You don’t need curtains. They won’t be easy to hang, and could potentially turn in to a fire hazard. My younger daughter brought some from home, but didn’t use them. Also, an RA may be required to treat them with a fire retardant before being hung.
You should discourage your child from deciding they need a fish in their dorm room as well. No one ever wants to clean the bowl, and somehow I ended up fish-sitting over Spring Break. That is, after “Little Jimmy” was successfully transported to my house in a tupperware container and I worried the entire drive home…
The Dorm Room Desk
A Hutch Over the Desk: at JMU, where my younger daughter just finished her freshman year, you can opt to rent a hutch for over the desk. I think they were $65 for the year? Niki had grandaddy build hers out of oak, to her specifications, and it made her desk so much more functional. Her roommate rented hers. Owning her own is great, as she can now take it with her to her apartment and use it over that desk as well. When Emily attended ODU, the desks had built-in hutches. Check with your child’s college to see what they offer, but it’s worth it for all of the extra storage and organization it provides.

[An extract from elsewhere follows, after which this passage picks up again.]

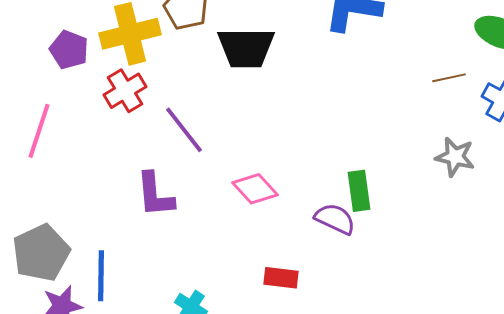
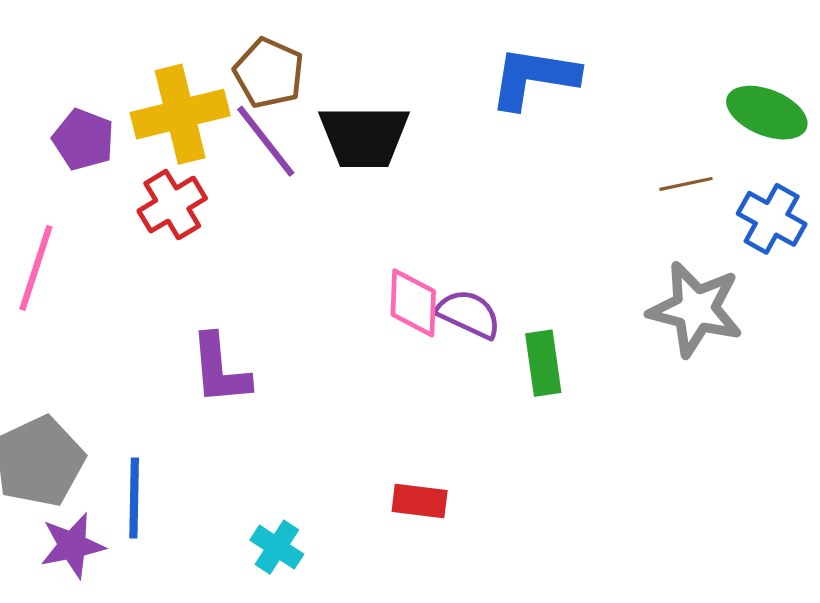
purple line: (184, 130) -> (266, 141), moved
gray star: (455, 157) -> (696, 309), size x1.5
pink diamond: (255, 189) -> (413, 303), moved, turned 45
purple semicircle: (335, 219) -> (469, 314), moved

A laptop: Laptops save so much space over traditional PC’s, and are much easier to transport to class and take notes. Most often, the kids submit their work electronically anyway. A laptop is a great investment.
Lamps AND Bulbs: Your college student will need good lighting. We opted for a floor lamp with multiple arms that could be pointed toward the desk, the bed, and the ceiling. Don’t forget light bulbs!
School supplies: This is a no-brainer, but honestly, don’t buy anything but a few basics until the kid starts classes and knows what exactly they may need.
Power strip: The laptop, the lamp, the cell phone charger, and many other things need plugged in. Most dorms are very limited with the outlets available. Having two power strips available during move-in will make life easier.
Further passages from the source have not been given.